## Task statement
Report each line below that carries the word "Diário".

## Information shown
=-=-=
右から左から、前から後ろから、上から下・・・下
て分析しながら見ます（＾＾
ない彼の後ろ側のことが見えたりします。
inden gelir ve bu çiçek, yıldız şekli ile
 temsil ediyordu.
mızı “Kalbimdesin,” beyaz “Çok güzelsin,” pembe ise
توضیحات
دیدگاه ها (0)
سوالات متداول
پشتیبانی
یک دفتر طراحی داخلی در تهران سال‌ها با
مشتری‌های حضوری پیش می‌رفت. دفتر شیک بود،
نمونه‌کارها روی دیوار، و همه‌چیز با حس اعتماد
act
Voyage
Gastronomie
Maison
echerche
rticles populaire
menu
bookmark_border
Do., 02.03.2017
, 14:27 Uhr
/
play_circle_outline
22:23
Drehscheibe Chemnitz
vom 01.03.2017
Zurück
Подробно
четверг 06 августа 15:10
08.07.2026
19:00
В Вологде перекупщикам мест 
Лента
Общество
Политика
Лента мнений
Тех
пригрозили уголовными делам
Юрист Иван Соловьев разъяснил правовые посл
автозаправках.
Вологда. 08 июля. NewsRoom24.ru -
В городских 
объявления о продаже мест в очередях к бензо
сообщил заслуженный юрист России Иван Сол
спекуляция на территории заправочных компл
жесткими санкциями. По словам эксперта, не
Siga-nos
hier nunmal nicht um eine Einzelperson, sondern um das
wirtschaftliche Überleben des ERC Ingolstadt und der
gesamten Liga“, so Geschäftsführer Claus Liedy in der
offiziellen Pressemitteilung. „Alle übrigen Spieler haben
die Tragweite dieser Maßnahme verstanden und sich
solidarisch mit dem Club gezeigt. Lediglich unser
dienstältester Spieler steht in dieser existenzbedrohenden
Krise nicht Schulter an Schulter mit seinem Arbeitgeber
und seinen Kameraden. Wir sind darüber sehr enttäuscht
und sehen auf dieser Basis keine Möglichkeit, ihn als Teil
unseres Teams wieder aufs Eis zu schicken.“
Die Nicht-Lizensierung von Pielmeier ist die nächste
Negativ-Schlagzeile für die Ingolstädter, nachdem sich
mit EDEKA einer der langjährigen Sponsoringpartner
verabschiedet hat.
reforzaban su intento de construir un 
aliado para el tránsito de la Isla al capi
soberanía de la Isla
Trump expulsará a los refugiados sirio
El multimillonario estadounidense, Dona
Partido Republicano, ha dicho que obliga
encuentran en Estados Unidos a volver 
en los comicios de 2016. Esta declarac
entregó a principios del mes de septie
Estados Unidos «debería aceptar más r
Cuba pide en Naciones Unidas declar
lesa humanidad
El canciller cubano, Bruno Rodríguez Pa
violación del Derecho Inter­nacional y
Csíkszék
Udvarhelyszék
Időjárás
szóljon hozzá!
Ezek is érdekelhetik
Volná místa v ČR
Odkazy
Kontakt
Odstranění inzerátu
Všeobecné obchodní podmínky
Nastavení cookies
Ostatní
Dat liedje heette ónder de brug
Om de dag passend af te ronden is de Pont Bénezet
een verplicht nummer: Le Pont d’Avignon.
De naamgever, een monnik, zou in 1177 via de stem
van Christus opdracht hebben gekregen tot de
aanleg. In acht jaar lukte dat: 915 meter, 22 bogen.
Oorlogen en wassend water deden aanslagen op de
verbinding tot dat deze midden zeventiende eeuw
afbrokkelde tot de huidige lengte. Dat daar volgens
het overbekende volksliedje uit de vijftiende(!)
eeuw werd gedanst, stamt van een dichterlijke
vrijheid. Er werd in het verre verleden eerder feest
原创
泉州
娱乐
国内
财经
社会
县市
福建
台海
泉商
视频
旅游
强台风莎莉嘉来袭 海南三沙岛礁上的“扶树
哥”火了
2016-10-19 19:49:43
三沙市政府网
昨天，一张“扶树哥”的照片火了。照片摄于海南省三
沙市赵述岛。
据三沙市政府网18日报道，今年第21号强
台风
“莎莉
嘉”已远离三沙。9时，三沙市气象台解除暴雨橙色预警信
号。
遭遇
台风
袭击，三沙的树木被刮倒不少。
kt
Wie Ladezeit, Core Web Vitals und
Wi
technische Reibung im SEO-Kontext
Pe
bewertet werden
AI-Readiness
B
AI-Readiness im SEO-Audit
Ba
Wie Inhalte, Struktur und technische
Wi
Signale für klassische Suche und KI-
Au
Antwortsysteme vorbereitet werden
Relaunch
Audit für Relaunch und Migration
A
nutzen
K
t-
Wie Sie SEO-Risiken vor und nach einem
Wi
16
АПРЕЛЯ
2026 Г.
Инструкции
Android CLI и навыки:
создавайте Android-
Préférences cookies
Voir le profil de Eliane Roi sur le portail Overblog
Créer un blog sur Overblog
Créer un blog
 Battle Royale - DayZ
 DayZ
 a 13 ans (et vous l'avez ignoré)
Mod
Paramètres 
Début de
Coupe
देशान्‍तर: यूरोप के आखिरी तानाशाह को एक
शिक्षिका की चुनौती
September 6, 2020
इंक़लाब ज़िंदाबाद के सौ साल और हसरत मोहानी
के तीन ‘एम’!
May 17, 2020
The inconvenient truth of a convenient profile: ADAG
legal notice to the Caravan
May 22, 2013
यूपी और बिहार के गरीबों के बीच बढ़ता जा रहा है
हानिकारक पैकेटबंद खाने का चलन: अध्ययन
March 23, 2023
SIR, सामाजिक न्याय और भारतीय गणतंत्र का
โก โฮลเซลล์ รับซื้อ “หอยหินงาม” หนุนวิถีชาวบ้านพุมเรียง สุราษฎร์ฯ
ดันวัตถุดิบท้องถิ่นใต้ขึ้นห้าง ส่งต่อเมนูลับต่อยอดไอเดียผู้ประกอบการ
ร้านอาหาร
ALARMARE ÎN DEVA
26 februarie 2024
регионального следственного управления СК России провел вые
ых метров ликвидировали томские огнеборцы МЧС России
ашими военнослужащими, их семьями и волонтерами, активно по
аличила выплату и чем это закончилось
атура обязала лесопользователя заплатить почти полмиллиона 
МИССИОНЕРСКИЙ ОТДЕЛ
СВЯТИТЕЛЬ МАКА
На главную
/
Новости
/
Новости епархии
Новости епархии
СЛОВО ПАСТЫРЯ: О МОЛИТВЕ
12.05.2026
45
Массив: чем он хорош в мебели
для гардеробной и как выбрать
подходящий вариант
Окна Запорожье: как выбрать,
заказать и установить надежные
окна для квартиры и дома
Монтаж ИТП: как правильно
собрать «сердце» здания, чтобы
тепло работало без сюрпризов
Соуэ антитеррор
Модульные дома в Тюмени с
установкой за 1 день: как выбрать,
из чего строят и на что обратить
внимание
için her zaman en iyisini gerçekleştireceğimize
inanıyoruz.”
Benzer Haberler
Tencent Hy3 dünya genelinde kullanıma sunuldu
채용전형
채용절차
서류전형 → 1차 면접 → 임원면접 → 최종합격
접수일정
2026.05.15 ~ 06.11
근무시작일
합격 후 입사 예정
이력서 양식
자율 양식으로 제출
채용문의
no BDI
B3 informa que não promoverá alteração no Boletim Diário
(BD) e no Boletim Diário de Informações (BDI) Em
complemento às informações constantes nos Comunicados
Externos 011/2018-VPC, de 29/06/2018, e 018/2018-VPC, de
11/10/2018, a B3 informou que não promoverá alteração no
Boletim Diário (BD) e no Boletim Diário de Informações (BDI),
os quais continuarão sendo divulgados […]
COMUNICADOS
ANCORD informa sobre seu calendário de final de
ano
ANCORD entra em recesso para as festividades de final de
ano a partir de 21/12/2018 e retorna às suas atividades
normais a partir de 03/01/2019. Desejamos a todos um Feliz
=-=-=
## Output for this exercise
B3 informa que não promoverá alteração no Boletim Diário
(BD) e no Boletim Diário de Informações (BDI) Em
Boletim Diário (BD) e no Boletim Diário de Informações (BDI),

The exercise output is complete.